◆ EXERCISE DIRECTIONS
Reproduce exactly the lines below from the one containing "Square cases are essential—they pack" through the one containing "Joël Robuchon: the world’s most Michelin-starred chef", including both, and nothing else.

◆ AVAILABLE DATA

_ _ _ _

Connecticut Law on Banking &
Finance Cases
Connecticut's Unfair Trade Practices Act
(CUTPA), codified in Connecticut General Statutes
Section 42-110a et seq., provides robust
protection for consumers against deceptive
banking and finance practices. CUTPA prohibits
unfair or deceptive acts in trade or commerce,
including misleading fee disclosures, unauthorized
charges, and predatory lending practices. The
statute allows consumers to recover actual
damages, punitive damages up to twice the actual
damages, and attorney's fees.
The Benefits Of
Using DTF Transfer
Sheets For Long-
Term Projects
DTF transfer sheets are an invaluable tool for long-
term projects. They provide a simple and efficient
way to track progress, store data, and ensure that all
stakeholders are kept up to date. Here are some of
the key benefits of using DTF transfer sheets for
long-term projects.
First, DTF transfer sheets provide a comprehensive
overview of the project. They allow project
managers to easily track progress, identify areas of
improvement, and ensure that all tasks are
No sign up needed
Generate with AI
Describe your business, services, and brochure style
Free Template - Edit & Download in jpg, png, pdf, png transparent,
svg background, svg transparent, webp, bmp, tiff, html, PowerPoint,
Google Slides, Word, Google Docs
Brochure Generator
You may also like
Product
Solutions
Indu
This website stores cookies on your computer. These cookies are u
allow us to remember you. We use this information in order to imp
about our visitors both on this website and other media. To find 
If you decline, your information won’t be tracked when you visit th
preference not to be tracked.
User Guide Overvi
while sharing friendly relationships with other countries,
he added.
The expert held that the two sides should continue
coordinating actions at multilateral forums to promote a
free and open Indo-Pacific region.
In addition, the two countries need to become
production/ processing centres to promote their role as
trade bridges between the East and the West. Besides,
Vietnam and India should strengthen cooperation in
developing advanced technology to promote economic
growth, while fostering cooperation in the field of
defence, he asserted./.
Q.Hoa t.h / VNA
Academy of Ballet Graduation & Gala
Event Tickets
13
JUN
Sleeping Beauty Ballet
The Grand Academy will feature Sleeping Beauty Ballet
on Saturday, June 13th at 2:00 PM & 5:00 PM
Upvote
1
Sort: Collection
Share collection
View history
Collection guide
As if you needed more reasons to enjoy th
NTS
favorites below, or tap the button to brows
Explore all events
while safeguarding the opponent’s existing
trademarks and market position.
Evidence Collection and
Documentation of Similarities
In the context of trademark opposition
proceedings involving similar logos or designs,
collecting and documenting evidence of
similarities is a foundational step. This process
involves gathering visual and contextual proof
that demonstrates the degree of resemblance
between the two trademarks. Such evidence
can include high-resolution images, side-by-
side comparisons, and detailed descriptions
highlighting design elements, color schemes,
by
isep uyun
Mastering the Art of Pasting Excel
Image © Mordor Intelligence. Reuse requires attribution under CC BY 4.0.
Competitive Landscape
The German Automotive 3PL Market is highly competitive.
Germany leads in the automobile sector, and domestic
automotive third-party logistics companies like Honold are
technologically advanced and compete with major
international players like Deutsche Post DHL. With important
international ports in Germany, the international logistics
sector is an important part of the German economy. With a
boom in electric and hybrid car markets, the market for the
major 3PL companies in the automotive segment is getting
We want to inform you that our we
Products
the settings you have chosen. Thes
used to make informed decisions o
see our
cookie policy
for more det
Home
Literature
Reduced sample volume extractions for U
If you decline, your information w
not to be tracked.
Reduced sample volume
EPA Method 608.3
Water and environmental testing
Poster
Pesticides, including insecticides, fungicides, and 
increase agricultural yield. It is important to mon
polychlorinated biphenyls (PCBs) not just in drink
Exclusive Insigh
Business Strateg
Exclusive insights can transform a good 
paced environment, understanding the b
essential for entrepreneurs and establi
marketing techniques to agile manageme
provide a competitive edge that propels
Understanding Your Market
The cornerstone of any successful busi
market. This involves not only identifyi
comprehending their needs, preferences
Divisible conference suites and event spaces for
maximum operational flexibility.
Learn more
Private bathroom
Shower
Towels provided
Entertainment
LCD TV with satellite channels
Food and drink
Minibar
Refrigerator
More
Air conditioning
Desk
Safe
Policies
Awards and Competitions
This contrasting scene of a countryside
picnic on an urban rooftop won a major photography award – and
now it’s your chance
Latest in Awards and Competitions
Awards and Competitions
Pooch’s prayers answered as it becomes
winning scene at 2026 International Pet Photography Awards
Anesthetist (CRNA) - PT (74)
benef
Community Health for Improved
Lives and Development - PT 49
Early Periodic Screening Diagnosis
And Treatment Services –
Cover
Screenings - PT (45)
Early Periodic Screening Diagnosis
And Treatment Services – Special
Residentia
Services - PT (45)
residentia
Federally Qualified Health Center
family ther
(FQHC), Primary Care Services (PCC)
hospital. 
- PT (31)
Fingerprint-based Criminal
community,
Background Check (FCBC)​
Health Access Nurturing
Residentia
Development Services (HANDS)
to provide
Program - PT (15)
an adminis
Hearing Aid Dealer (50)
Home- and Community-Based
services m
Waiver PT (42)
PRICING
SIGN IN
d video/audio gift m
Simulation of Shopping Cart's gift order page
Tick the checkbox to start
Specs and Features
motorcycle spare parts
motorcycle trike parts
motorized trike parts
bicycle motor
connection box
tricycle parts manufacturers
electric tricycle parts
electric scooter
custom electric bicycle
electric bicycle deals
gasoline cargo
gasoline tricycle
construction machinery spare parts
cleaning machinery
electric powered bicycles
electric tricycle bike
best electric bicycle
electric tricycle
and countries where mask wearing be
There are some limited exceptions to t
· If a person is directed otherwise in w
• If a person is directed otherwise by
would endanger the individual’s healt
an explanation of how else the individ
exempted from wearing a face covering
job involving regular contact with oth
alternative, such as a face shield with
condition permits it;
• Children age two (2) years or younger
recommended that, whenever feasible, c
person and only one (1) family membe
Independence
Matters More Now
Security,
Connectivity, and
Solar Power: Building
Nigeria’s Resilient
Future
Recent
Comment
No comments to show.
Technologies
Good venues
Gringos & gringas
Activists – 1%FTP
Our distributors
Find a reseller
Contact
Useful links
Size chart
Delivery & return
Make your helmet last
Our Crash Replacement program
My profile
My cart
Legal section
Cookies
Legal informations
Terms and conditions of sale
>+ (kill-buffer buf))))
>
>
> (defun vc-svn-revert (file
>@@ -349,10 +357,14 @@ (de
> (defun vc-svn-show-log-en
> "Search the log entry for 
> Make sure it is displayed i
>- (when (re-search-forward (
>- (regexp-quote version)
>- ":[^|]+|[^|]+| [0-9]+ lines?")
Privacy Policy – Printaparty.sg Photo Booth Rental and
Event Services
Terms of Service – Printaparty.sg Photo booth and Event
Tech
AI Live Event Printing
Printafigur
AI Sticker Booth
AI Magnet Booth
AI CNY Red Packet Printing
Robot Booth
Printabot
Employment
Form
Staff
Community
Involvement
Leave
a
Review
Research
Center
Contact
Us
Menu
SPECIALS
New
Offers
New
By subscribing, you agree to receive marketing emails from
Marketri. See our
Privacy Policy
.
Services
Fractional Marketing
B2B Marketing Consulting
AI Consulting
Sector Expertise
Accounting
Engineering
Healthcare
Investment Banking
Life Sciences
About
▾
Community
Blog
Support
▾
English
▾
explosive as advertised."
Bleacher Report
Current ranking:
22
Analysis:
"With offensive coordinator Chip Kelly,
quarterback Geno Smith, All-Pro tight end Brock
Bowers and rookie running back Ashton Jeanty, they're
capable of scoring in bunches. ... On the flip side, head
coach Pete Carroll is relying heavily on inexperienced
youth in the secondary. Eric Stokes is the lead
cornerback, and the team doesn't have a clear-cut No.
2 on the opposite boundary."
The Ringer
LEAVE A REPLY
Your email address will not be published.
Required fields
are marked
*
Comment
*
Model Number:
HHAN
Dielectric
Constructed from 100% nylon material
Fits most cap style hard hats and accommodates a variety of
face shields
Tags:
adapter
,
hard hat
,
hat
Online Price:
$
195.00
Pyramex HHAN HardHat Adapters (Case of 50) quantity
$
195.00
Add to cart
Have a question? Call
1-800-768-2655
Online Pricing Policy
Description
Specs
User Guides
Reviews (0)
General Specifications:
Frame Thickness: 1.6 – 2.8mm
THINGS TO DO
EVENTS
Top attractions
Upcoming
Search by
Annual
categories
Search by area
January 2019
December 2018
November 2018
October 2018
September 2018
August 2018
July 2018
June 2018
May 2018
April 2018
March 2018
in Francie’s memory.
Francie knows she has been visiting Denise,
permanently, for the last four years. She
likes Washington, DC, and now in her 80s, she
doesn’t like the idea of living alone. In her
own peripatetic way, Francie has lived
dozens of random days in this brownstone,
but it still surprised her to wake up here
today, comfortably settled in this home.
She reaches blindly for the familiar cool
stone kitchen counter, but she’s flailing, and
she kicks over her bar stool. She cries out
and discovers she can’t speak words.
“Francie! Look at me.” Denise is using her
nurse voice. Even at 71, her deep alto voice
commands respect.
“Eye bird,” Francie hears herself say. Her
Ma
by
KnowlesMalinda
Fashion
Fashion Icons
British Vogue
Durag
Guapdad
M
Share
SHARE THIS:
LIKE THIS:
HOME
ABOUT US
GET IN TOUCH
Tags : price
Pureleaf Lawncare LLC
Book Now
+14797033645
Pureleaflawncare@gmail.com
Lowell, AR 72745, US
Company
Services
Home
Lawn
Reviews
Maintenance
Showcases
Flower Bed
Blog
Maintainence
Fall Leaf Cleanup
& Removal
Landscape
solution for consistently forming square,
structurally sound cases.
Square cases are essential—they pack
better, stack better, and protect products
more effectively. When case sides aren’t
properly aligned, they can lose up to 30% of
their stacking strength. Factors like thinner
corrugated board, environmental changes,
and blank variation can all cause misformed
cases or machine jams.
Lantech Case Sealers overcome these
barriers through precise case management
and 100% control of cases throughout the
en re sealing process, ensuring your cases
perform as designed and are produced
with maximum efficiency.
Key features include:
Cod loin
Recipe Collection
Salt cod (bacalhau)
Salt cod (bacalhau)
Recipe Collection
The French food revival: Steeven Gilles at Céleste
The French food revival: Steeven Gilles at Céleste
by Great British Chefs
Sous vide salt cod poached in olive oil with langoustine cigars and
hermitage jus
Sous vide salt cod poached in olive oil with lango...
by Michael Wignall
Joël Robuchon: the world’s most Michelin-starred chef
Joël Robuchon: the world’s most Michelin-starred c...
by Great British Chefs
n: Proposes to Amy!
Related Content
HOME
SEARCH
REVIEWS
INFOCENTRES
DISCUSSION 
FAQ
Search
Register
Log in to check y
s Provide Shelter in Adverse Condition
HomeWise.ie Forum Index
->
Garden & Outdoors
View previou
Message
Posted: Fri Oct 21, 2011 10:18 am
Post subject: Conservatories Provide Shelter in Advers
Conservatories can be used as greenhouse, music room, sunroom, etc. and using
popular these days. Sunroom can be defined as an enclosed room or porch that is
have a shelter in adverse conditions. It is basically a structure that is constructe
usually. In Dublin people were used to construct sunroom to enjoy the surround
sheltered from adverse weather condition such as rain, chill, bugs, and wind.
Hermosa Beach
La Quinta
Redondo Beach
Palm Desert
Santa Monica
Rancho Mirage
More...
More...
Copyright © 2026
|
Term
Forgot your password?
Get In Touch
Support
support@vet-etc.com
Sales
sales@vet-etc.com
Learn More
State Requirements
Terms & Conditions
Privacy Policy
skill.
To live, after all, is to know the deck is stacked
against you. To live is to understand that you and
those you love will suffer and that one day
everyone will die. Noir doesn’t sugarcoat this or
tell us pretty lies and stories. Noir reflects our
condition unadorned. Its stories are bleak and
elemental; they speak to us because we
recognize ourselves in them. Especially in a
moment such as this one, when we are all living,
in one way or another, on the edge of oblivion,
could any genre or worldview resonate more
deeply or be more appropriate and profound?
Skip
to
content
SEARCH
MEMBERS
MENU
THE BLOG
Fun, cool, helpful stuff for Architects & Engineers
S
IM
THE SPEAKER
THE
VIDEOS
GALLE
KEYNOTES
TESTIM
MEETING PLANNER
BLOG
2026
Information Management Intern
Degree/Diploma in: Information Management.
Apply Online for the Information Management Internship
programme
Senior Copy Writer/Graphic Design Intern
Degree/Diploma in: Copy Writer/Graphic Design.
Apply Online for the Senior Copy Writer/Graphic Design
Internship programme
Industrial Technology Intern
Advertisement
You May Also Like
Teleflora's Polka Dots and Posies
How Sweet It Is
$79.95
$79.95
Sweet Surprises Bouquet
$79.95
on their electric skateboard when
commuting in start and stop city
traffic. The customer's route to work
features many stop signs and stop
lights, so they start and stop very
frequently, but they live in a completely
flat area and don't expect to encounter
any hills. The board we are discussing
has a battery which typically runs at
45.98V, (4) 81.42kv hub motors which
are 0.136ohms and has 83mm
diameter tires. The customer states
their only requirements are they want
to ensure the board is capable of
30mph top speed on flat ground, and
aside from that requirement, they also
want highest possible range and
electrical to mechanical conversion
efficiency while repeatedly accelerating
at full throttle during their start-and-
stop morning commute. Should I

_ _ _ _

◆ SOLUTION FOR THIS TASK
Square cases are essential—they pack
better, stack better, and protect products
more effectively. When case sides aren’t
properly aligned, they can lose up to 30% of
their stacking strength. Factors like thinner
corrugated board, environmental changes,
and blank variation can all cause misformed
cases or machine jams.
Lantech Case Sealers overcome these
barriers through precise case management
and 100% control of cases throughout the
en re sealing process, ensuring your cases
perform as designed and are produced
with maximum efficiency.
Key features include:
Cod loin
Recipe Collection
Salt cod (bacalhau)
Salt cod (bacalhau)
Recipe Collection
The French food revival: Steeven Gilles at Céleste
The French food revival: Steeven Gilles at Céleste
by Great British Chefs
Sous vide salt cod poached in olive oil with langoustine cigars and
hermitage jus
Sous vide salt cod poached in olive oil with lango...
by Michael Wignall
Joël Robuchon: the world’s most Michelin-starred chef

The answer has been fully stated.